An aide to Mr. Menendez told The Times that the Univision report, which also said that Iranian extremists were recruiting young Latin American Muslims, is "one of a variety of concerns we have about Iran's efforts to engage with countries and other actors in the region."
Next year's hearing will examine Iran's "political and commercial outreach, as well as more nefarious activities," the aide said.
"We monitor Iran's activities in the region closely," Mr. Ostick said. "That vigilance led to the arrest of the individual responsible for the recent assassination plot" against the Saudi ambassador.
"We constantly monitor for possible connections between terrorists and transnational criminals."
A congressional staffer said members of the Senate subcommittee and their staffs had requested a classified intelligence briefing before the hearing.
In the secretly recorded meetings with the Venezuelan and Iranian diplomats, the hackers discussed possible targets, including the FBI, the CIA and the Pentagon, and nuclear facilities, both military and civilian.
The hackers said they were seeking passwords to protected systems and sought support and funding from the diplomats.
At one point in the documentary, according to a translation provided by Univision, Iran's ambassador to Mexico at the time, Mohammed Hassan Ghadiri, is seen telling the students that it was "very important to know about what [the United States has] in mind, attack Iran or not."
Interviewed from Iran by Univision, Mr. Ghadiri acknowledged meeting the students and consulting Tehran about whether the Iranian government should back the attacks.

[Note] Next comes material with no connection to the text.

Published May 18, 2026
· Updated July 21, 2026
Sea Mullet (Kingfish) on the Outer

"I wrote to Iran that a person can do this. They said do not allow him in [the building] anymore because this not an embassy's job," he said.
The ambassador denied any involvement in a plot, telling Univision that the students' sting was a provocation by "CIA agents."

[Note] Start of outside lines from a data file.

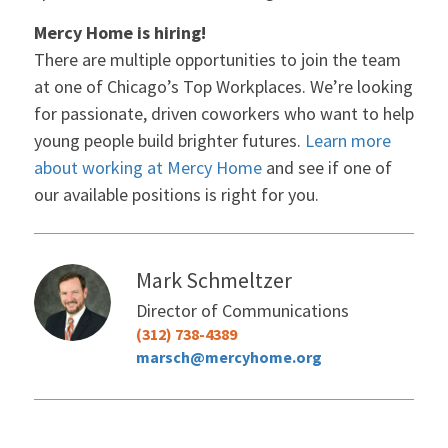
Mercy Home is hiring!
There are multiple opportunities to join the team
at one of Chicago’s Top Workplaces. We’re looking
for passionate, driven coworkers who want to help
young people build brighter futures.
Learn more
about working at Mercy Home
and see if one of
our available positions is right for you.
Mark Schmeltzer
Director of Communications
(312) 738-4389
marsch@mercyhome.org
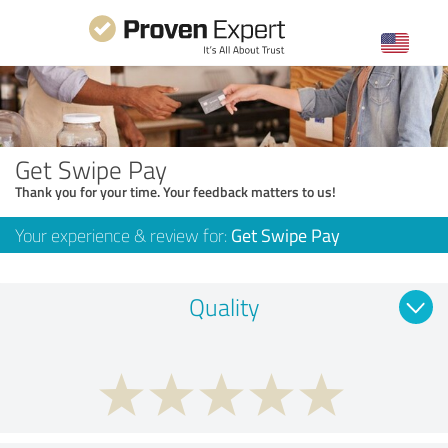
Get Swipe Pay
Thank you for your time. Your feedback matters to us!
Your experience & review for:
Get Swipe Pay
Quality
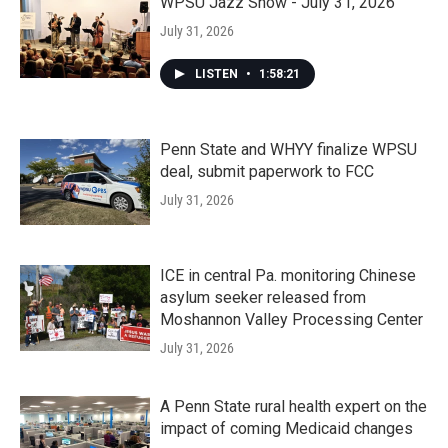
WPSU Jazz Show - July 31, 2026
July 31, 2026
LISTEN
•
1:58:21
Penn State and WHYY finalize WPSU
deal, submit paperwork to FCC
July 31, 2026
ICE in central Pa. monitoring Chinese
asylum seeker released from
Moshannon Valley Processing Center
July 31, 2026
A Penn State rural health expert on the
impact of coming Medicaid changes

"They proposed this, and we told them that this is not our job. We rejected it," he said. "We don't have any interest in doing those types of things."

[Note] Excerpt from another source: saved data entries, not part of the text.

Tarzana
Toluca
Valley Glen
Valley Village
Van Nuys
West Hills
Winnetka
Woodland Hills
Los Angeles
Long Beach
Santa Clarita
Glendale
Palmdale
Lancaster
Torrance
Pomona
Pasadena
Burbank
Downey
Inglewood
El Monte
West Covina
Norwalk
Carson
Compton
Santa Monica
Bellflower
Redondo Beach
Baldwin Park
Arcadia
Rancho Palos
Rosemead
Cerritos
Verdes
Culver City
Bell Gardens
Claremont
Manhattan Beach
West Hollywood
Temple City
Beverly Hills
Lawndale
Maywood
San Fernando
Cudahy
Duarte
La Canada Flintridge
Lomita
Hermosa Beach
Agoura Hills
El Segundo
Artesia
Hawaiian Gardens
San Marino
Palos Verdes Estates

"A good ambassador with good intentions would have thrown [the hackers] out and contacted the Mexican authorities," said the documentary's director, Geraldo Reyes. "Instead, he listened to them, he asked questions, he made suggestions."
One of the other diplomats implicated by the documentary - Livia Antonieta Acosta Noguera, then the second secretary at the Venezuelan Embassy in Mexico - is currently the Venezuelan consul in Miami.
Students secretly taped her asking for more information about the planned cyberattacks and promising to pass it along to Mr. Chavez via his head of security, Gen. Alexis Lopez.
Rep. Ileana Ros-Lehtinen, Florida Republican and chairwoman of the House Foreign Affairs Committee, wrote to Secretary of State Hillary Rodham Clinton to urge her to investigate and expel Ms. Antonieta if the reports are true.
The consul represents "a potential threat to our national security," Mrs. Ros-Lehtinen said in the letter, which was co-signed by Reps. Mario Diaz-Balart and David Rivera, both Florida Republicans; and Albio Sires, New Jersey Democrat.
Officials at the Venezuelan Embassy in Washington and the consulate in Miami were unavailable for comment Tuesday.
In Venezuela, Mr. Chavez denied the allegations in the documentary.
"They are using a lie as an excuse to attack us," he said of the U.S. during a TV and radio address. "We must be on our guard."
Meanwhile, Iranian Defense Minister Gen. Ahmad Vahidi shrugged off President Obama's request for the return of the unmanned spy plane and demanded an apology from the United States, the Associated Press reported.
Tehran last week identified the drone as the RQ-170 Sentinel and said it was captured over the country's east. U.S. officials say the aircraft malfunctioned and was not brought down by Iran, the AP reported.